TO DO: Locate every line below that contains the word "pixel" and copy it.

═════ TASK INPUT ═════

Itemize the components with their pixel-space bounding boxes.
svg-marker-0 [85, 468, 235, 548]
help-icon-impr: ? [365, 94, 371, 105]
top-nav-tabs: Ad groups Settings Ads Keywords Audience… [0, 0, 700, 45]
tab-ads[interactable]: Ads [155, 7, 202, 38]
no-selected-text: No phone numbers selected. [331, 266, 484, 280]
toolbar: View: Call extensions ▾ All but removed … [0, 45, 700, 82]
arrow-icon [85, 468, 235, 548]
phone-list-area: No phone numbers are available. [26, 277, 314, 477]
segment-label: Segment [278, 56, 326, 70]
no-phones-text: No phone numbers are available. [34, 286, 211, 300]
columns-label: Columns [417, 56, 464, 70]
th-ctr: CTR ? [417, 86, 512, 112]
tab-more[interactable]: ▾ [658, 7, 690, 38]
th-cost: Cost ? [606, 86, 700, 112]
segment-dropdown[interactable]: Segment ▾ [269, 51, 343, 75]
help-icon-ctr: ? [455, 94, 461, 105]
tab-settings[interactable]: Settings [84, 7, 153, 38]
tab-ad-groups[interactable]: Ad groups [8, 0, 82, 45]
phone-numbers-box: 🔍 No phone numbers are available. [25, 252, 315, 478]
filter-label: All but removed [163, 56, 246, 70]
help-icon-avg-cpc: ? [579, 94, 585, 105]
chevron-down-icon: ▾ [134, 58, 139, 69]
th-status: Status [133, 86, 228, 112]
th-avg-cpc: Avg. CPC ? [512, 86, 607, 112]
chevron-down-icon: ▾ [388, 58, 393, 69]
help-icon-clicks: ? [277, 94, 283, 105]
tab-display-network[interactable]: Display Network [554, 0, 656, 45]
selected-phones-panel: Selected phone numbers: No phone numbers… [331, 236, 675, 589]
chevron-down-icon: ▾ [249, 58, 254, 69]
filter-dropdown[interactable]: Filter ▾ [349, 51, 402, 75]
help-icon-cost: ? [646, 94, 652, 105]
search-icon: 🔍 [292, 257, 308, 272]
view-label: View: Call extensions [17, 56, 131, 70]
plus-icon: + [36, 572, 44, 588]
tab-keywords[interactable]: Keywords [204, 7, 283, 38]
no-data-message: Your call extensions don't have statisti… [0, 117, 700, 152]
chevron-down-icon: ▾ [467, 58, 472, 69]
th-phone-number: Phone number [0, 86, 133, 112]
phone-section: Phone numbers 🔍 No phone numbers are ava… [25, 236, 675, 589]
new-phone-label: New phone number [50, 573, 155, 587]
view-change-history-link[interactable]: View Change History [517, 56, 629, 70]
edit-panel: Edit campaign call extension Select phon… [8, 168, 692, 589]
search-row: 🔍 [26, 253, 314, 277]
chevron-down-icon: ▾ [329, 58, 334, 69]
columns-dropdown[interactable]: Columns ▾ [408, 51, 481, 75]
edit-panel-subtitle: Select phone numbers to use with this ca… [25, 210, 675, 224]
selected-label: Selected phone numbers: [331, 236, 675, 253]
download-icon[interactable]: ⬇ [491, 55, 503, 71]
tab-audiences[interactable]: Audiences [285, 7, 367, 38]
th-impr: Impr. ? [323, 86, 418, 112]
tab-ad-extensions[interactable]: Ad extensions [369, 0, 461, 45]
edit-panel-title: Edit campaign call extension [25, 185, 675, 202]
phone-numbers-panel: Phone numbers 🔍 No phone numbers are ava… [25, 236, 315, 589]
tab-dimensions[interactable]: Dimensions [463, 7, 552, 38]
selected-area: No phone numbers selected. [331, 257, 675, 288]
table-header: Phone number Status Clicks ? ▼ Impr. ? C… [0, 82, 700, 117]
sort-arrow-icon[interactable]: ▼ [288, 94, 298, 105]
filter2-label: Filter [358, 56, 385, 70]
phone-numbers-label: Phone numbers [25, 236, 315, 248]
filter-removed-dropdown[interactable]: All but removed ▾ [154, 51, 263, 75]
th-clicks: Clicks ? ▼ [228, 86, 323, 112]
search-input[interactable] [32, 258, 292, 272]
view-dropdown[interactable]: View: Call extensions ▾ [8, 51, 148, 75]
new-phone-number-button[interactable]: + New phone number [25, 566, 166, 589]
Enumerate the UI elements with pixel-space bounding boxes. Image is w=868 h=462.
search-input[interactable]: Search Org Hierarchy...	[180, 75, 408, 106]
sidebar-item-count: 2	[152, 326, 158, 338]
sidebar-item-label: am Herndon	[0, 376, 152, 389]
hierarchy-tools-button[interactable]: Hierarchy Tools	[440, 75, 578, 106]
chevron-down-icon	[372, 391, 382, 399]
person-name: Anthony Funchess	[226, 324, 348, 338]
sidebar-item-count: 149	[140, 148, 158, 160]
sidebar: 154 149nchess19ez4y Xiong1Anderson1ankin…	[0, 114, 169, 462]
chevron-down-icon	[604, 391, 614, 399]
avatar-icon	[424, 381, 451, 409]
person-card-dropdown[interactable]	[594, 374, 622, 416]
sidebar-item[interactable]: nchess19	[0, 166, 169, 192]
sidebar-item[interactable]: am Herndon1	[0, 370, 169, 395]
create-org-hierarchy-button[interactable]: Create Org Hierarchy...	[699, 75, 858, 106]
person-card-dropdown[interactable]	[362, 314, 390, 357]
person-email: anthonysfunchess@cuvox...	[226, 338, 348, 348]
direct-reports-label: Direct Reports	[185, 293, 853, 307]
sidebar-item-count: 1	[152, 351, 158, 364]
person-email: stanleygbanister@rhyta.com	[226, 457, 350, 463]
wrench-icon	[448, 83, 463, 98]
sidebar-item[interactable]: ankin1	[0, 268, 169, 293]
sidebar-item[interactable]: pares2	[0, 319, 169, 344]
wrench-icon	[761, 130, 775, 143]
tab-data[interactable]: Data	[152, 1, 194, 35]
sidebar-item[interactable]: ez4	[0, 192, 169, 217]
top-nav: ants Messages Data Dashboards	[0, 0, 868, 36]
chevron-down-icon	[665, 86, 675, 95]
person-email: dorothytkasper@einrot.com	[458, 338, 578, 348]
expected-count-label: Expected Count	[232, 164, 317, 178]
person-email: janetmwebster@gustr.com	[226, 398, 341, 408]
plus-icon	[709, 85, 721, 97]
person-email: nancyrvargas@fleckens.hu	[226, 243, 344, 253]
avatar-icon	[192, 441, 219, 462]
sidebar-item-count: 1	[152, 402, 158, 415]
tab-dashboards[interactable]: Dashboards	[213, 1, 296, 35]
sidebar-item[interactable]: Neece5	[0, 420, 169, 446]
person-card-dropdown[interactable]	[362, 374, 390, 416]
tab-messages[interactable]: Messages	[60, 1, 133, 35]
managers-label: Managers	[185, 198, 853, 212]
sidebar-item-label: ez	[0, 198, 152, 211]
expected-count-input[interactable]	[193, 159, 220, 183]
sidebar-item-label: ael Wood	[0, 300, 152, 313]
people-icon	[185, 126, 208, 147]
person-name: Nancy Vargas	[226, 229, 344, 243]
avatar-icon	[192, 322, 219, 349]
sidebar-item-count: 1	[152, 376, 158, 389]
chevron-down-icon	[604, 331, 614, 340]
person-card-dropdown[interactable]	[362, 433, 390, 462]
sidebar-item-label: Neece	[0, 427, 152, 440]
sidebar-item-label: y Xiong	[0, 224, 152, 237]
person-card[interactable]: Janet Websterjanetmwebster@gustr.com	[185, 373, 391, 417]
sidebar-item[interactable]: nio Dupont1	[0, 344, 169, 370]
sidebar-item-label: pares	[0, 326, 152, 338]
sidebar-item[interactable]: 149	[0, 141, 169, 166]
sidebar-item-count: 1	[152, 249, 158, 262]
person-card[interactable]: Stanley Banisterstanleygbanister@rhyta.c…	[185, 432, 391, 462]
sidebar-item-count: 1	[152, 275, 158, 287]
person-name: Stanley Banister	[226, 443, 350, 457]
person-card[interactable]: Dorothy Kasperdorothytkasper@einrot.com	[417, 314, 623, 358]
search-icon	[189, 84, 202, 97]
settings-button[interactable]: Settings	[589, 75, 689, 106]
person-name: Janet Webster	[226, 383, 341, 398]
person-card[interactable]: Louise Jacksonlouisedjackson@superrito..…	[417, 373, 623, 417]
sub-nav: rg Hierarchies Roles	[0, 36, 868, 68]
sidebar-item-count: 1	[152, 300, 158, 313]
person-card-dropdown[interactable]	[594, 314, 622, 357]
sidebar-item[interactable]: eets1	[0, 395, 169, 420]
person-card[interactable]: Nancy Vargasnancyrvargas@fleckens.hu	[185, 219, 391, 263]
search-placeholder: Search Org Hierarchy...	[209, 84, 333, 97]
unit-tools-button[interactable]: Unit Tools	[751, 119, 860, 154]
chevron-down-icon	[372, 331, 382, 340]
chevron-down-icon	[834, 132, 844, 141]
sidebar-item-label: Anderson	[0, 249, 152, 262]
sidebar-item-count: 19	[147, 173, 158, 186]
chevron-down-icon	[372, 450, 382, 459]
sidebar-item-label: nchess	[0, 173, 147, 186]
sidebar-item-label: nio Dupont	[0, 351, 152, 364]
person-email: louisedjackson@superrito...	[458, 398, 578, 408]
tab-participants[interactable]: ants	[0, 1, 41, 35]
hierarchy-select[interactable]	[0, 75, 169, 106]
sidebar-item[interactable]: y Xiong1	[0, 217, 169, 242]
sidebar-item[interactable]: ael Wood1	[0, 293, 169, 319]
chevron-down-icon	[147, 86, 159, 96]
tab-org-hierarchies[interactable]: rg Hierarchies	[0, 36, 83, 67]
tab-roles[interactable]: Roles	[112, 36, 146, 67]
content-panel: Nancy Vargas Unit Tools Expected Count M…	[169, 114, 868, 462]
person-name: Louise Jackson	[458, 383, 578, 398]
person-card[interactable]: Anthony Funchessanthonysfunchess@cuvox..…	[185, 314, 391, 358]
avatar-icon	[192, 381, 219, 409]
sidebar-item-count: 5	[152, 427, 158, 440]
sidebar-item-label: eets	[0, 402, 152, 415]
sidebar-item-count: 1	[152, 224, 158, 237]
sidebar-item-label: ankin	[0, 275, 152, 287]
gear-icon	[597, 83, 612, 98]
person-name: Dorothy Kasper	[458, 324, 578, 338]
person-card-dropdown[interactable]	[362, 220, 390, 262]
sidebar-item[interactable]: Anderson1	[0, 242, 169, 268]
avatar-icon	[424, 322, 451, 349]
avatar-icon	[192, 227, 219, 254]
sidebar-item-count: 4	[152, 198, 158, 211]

═════

REPLY TO THE TASK:
Itemize the components with their pixel-space bounding boxes.
Enumerate the UI elements with pixel-space bounding boxes. Image is w=868 h=462.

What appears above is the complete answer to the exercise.